_WHAT TO PRODUCE_. Lines from the beginning of the entries up to and including the one with "su tīmekļa vietnēs." must be duplicated word for word; leave out all others.

_DATA SUPPLIED_.

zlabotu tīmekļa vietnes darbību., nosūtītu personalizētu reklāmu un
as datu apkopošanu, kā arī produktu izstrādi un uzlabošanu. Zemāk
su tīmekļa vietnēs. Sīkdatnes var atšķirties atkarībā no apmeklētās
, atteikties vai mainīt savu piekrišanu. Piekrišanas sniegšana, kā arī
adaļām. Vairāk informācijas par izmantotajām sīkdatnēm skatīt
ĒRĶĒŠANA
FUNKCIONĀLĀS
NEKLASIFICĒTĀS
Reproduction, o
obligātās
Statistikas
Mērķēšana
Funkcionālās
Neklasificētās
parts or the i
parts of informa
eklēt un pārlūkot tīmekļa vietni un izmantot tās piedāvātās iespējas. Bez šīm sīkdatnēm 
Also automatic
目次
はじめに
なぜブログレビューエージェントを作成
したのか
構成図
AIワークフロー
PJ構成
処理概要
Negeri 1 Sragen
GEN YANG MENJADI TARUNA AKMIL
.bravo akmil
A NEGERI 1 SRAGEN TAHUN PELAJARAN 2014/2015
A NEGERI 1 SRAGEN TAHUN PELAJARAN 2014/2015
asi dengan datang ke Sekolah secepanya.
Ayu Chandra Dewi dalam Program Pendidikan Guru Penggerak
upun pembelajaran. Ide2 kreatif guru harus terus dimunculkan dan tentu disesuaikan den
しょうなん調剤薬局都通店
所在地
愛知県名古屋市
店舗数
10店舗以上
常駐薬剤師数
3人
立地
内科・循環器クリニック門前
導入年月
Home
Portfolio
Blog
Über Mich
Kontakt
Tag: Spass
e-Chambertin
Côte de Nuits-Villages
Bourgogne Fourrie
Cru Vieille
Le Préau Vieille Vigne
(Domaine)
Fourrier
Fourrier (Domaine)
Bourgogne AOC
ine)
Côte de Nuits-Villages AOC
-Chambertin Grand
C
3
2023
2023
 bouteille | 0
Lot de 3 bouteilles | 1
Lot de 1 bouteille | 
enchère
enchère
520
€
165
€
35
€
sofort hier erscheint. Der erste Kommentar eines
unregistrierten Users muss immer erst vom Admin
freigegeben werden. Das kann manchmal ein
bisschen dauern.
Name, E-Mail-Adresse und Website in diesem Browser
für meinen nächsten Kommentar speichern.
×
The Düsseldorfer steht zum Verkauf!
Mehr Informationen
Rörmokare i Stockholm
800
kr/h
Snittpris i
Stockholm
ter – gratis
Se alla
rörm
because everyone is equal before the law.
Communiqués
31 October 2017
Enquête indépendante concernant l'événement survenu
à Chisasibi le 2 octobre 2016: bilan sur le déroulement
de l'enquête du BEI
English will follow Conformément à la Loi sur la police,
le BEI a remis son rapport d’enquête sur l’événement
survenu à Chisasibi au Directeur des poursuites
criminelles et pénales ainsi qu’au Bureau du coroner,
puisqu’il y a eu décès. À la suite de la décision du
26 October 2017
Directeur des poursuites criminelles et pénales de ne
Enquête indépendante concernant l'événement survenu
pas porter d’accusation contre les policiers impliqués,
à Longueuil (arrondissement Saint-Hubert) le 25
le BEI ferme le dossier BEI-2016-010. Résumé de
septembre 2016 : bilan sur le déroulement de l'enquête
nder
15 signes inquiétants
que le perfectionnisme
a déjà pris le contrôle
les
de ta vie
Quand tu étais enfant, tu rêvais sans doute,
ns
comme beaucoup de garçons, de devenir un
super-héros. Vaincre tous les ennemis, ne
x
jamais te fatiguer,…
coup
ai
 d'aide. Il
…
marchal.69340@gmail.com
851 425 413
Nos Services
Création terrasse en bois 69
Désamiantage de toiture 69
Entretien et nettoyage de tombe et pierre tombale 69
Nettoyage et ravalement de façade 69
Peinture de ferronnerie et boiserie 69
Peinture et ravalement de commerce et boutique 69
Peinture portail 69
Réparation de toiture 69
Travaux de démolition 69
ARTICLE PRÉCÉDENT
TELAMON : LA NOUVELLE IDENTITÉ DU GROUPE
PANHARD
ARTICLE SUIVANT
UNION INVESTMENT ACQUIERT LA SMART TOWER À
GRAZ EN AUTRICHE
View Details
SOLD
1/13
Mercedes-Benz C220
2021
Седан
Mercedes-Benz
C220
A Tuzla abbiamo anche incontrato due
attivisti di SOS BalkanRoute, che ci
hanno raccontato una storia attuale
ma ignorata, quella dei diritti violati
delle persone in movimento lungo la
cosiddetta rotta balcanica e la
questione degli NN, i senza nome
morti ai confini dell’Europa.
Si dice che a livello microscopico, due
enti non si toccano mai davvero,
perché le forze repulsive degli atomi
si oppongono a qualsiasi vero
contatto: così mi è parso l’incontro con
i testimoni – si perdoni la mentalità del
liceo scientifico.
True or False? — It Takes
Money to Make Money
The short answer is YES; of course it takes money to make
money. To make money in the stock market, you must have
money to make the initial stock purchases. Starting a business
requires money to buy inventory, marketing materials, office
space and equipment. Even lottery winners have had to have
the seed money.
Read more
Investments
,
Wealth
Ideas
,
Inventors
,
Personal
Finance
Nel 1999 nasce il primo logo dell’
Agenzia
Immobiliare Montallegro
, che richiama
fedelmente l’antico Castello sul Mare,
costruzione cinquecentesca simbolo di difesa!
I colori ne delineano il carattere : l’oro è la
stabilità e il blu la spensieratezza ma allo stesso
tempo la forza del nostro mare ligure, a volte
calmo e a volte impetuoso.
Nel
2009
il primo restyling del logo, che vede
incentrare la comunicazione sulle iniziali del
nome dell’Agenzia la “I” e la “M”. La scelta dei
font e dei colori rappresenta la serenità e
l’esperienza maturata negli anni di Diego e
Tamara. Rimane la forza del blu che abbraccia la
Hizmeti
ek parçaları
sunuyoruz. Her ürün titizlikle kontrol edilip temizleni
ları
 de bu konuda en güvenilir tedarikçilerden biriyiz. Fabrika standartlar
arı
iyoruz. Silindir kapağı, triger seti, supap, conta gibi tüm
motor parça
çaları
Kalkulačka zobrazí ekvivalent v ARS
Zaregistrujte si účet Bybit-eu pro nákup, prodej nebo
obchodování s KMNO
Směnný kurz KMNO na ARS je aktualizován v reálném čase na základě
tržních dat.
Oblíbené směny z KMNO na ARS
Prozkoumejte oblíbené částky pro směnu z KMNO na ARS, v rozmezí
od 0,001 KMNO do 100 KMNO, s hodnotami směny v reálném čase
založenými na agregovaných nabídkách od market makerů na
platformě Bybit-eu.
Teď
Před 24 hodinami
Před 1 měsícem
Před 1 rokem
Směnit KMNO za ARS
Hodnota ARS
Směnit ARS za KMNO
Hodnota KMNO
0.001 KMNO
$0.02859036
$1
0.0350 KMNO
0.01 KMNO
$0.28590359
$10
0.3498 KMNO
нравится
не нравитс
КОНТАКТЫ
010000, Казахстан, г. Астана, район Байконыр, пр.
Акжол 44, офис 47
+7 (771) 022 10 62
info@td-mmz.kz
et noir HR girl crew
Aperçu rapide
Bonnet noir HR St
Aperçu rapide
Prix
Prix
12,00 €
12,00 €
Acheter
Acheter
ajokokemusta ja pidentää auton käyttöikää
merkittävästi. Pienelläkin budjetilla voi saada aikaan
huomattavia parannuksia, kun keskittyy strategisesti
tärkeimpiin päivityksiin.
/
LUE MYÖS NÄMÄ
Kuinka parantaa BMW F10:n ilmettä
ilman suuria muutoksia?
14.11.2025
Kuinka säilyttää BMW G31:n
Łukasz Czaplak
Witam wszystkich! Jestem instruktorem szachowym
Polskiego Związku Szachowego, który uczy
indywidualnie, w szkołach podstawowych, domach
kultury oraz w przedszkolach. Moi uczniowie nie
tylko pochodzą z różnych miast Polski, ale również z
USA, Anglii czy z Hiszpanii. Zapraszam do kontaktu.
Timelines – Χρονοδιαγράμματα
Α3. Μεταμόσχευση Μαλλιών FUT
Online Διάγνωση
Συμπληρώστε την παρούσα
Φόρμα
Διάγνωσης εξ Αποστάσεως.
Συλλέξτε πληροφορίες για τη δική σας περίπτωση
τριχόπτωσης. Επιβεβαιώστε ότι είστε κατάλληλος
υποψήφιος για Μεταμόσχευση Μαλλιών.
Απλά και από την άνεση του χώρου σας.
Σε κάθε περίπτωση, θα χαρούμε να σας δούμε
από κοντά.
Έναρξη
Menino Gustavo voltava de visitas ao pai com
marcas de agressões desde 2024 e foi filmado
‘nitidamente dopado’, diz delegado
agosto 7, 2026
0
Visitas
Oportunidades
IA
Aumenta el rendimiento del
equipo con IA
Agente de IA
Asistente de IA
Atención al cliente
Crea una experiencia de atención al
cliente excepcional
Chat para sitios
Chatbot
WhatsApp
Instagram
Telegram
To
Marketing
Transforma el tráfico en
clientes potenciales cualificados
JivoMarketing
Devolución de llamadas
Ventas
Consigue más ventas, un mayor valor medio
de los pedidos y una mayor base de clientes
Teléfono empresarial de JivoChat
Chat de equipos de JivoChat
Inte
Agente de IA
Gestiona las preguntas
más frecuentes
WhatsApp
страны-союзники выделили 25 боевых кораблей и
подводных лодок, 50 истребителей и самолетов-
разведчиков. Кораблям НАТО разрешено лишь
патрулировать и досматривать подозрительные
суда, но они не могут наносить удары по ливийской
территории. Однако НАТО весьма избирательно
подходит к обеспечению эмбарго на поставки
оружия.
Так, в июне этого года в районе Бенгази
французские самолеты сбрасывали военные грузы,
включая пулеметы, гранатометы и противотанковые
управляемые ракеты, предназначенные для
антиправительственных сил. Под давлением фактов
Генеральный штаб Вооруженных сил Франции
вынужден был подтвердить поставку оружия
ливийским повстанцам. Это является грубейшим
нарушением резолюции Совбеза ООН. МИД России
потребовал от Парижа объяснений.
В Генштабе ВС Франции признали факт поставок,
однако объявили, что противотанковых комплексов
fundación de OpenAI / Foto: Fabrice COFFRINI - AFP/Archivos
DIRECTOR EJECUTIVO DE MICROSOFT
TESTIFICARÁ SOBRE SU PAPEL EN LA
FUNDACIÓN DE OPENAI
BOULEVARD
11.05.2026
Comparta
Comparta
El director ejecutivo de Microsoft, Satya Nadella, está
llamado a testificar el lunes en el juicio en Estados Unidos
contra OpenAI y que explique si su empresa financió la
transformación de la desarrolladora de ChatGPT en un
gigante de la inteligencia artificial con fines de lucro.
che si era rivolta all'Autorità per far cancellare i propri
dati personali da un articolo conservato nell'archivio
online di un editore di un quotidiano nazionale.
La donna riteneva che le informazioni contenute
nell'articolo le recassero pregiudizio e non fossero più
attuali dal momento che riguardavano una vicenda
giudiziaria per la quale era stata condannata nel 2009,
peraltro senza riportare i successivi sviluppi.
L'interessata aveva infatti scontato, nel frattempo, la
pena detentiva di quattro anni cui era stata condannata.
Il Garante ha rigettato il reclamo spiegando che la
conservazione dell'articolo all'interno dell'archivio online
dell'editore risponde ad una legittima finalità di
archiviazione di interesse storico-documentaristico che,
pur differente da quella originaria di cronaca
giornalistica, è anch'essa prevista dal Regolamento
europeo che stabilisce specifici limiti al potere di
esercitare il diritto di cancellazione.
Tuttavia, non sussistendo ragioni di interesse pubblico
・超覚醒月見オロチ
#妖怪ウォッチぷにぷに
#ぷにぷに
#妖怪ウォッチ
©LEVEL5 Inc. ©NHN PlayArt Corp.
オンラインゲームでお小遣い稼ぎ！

_SOLUTION BELOW_.
zlabotu tīmekļa vietnes darbību., nosūtītu personalizētu reklāmu un
as datu apkopošanu, kā arī produktu izstrādi un uzlabošanu. Zemāk
su tīmekļa vietnēs. Sīkdatnes var atšķirties atkarībā no apmeklētās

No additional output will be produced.